- Opening Delimiter -

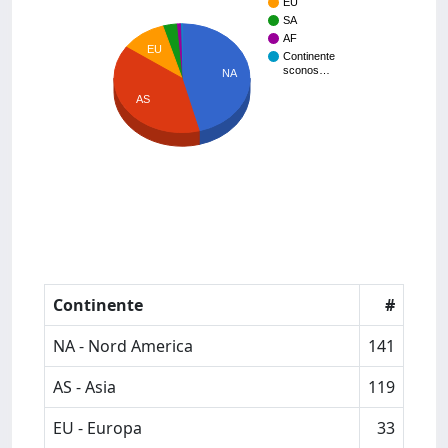
EU
SA
AF
EU
Continente
sconos…
NA
AS
Continente
#
NA - Nord America
141
AS - Asia
119
EU - Europa
33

- Closing Delimiter -

ABOUT THIS TASK –
Repeat the material exactly. Skip the images.

RESPONSE BOX –
EU
SA
AF
EU
Continente
sconos…
NA
AS
Continente
#
NA - Nord America
141
AS - Asia
119
EU - Europa
33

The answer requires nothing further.